Estado de exceção económico e social, em primeiro lugar. O discurso legitimador do embaratecimento do trabalho – da perda de salário, dos cortes nas pensões, do encurtamento das políticas sociais ou da desqualificação e privatização de serviços públicos – toma como axioma que aquilo a que chama crise económica legitima a derrogação de direitos básicos e a substituição da legalidade mínima própria de um Estado de Direito (por exemplo o princípio da proibição de cortes retroativos de salários e pensões) por regras casuísticas. Esse discurso tem duas armadilhas. Primeira, diz que há uma crise grave mas a sua única preocupação é atirar a responsabilidade por ela para cima de quem trabalha ou trabalhou, apagando o rasto das origens da crise no sistema financeiro. Segunda, anuncia a privação de bens e direitos como caminho de fortalecimento social e insinua que a legalidade que os consagra é parte da crise. Por trás do nevoeiro destas armadilhas revela-se o verdadeiro desígnio deste discurso: a crise serve para embaratecer o trabalho, sob todas as formas referidas, e transferir essa diferença de rendimento para quem sempre beneficiou do capitalismo rentista em Portugal.
Estado de exceção política e institucional, em segundo lugar. O discurso legitimador do esvaziamento da democracia sugere que a divergência e a disputa política são um luxo a que não se pode dar um país confrontado com uma crise económica grave. Esta tese da democracia como um luxo tem na retórica da salvação/união nacional a sua expressão mais clara. Ela sustenta que, lá no fundo, a democracia é um jogo para ser jogado só quando não há coisas mais importantes para fazer e que os verdadeiros patriotas são os que aceitam que esse jogo deve ser suspenso para que aquilo que eles acham que é a sobrevivência da nação possa prevalecer. Este discurso tem duas armadilhas. Primeira, sustenta que a democracia é uma atividade de recreio ou um cerimonial de conveniência mesquinha pessoal ou de grupo, diminuindo-a na sua capacidade de ser modo de organização de todas as relações sociais. Segunda, a sobrevivência da nação que ele veicula é aquilo que alguns acham que deve ser a nação, mas só alguns, os que invariavelmente determinam para onde deve ir a nação. Por trás do nevoeiro destas armadilhas revela-se o verdadeiro desígnio deste discurso: a crise serve para esvaziar a democracia e desqualificar as alternativas quer à austeridade quer à promiscuidade entre Estado e negócios de que se fez a elite empresarial portuguesa.

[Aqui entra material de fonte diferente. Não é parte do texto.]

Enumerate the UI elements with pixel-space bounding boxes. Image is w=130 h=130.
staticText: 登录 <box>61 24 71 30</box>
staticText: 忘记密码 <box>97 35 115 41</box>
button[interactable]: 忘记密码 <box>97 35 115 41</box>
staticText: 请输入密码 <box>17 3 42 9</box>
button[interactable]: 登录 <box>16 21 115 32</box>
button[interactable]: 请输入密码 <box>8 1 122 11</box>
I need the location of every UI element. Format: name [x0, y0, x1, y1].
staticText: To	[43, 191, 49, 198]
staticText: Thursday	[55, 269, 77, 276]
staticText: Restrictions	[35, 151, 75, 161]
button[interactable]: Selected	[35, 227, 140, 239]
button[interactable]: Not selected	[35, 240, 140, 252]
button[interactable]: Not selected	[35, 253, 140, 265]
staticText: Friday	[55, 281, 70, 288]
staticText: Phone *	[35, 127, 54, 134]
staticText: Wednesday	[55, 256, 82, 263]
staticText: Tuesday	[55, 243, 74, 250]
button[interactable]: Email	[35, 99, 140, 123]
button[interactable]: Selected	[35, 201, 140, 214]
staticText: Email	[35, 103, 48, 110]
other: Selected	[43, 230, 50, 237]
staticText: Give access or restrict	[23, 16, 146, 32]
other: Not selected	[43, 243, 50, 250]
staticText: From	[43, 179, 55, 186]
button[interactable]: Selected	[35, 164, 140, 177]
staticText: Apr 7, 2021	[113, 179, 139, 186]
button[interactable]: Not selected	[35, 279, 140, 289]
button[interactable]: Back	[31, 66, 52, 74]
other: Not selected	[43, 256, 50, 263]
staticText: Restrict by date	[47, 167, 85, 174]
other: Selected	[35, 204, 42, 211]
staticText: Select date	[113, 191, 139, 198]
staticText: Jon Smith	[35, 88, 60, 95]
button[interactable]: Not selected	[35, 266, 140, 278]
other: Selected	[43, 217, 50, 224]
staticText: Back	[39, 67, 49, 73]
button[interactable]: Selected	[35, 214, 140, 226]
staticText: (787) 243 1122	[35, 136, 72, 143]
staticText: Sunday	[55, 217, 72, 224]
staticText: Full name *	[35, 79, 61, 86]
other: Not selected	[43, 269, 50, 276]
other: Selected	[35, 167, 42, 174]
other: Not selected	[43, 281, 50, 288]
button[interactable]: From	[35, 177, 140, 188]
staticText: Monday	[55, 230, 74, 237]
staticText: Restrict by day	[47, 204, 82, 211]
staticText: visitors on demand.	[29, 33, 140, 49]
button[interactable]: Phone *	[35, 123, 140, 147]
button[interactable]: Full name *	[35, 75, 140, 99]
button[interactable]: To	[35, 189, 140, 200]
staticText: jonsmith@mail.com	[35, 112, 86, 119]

O discurso do estado de exceção, filho do casamento entre a febre da salvação/união nacional com o falso moralismo do pagamento integral da dívida é o mais perigoso inimigo da democracia no nosso tempo em Portugal. É por isso que a defesa da renegociação da dívida e a defesa das alternativas políticas e económicas são o núcleo duro da defesa da democracia no nosso tempo em Portugal.